**DATA FOR REVIEW**.
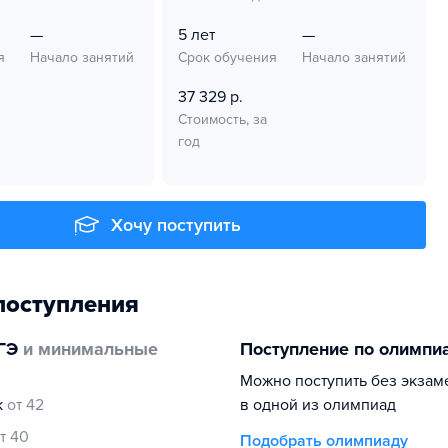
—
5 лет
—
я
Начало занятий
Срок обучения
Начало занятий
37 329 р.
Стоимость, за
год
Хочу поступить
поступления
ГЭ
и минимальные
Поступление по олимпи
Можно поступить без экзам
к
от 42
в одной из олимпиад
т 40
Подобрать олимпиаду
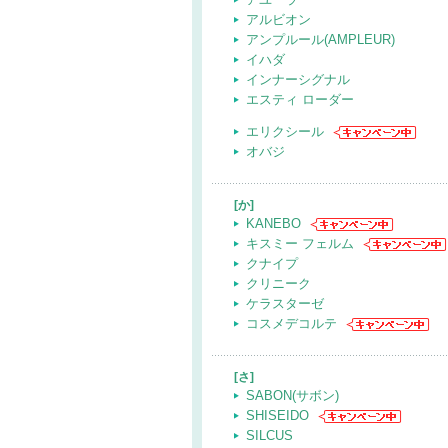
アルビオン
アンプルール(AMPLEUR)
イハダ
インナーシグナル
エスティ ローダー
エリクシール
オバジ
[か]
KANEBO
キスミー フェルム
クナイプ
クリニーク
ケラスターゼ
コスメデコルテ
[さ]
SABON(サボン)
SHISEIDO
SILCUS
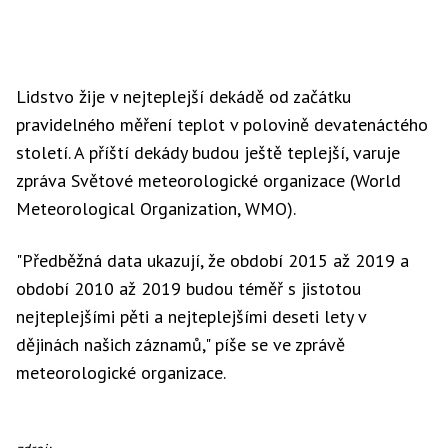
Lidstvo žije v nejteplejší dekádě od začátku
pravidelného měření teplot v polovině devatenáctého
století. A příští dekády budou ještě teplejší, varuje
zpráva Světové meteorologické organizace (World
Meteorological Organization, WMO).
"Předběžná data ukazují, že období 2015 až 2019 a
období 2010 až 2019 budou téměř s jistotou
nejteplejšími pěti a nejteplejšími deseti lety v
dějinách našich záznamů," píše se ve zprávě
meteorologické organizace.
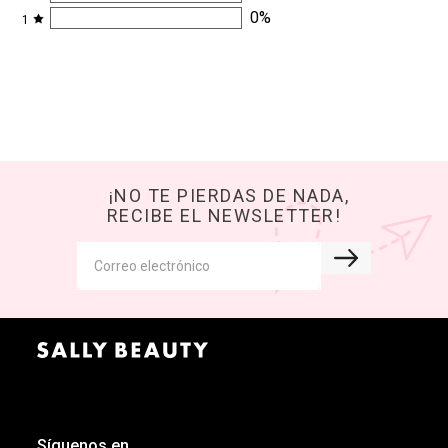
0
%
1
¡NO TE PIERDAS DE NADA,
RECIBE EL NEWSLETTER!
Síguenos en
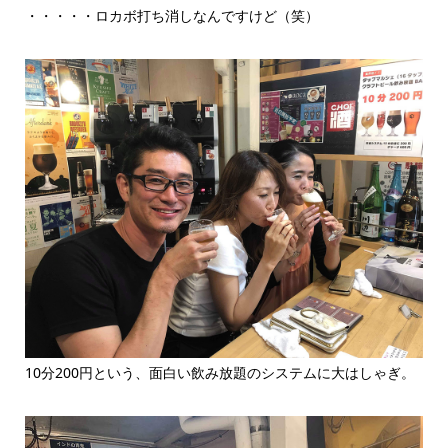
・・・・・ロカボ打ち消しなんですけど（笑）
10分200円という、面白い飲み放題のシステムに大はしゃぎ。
==
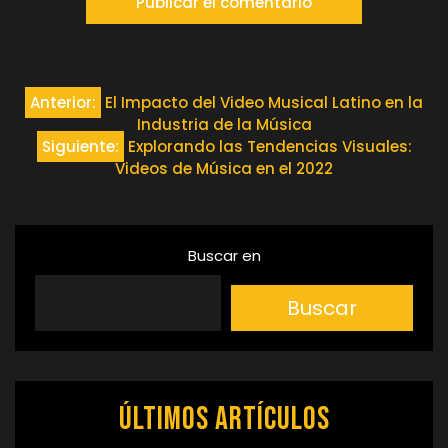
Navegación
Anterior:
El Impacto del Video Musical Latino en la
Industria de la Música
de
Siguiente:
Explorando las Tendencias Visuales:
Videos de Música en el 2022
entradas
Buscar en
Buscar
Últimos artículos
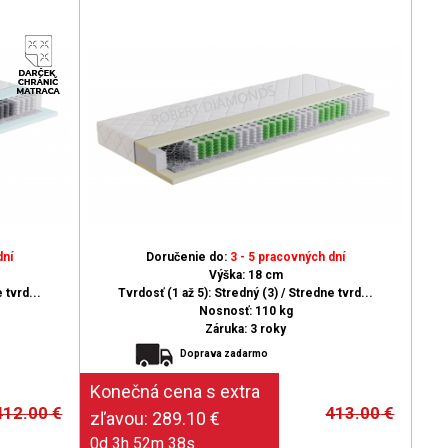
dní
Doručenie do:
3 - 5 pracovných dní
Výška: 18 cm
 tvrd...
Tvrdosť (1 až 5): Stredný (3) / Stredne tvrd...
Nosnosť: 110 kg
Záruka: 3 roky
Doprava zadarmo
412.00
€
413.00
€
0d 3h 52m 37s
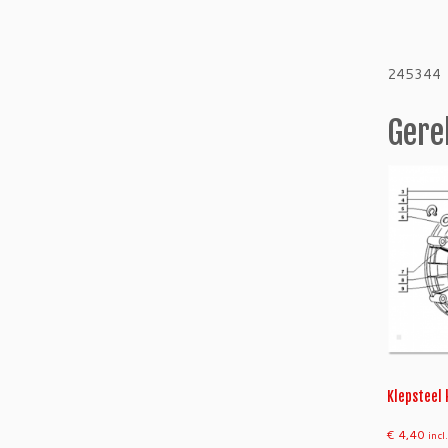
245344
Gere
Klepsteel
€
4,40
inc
---
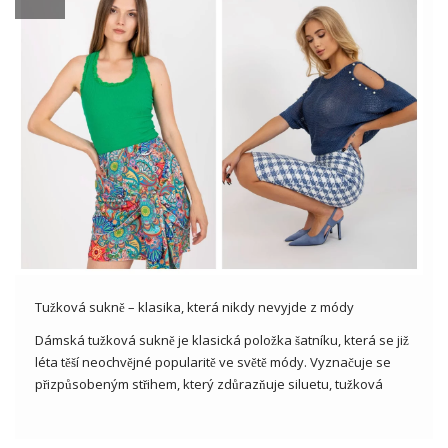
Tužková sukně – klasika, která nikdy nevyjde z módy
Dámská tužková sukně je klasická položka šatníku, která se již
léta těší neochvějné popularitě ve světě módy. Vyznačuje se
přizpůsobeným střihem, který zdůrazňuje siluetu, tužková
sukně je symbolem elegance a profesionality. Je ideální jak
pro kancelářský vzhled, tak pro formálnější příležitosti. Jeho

**HOW TO COMPLETE THIS TASK**. Look above for the line with "Поступление по олимпи" and the line with "10分200円という、面白い飲み放題のシステムに大はしゃぎ。". Copy them and every line between, exactly, but no pictures.

**OUTPUT FOR THIS EXERCISE**.
Поступление по олимпи
Можно поступить без экзам
к
от 42
в одной из олимпиад
т 40
Подобрать олимпиаду
アルビオン
アンプルール(AMPLEUR)
イハダ
インナーシグナル
エスティ ローダー
エリクシール
オバジ
[か]
KANEBO
キスミー フェルム
クナイプ
クリニーク
ケラスターゼ
コスメデコルテ
[さ]
SABON(サボン)
SHISEIDO
SILCUS
Lidstvo žije v nejteplejší dekádě od začátku
pravidelného měření teplot v polovině devatenáctého
století. A příští dekády budou ještě teplejší, varuje
zpráva Světové meteorologické organizace (World
Meteorological Organization, WMO).
"Předběžná data ukazují, že období 2015 až 2019 a
období 2010 až 2019 budou téměř s jistotou
nejteplejšími pěti a nejteplejšími deseti lety v
dějinách našich záznamů," píše se ve zprávě
meteorologické organizace.
0
%
1
¡NO TE PIERDAS DE NADA,
RECIBE EL NEWSLETTER!
Síguenos en
・・・・・ロカボ打ち消しなんですけど（笑）
10分200円という、面白い飲み放題のシステムに大はしゃぎ。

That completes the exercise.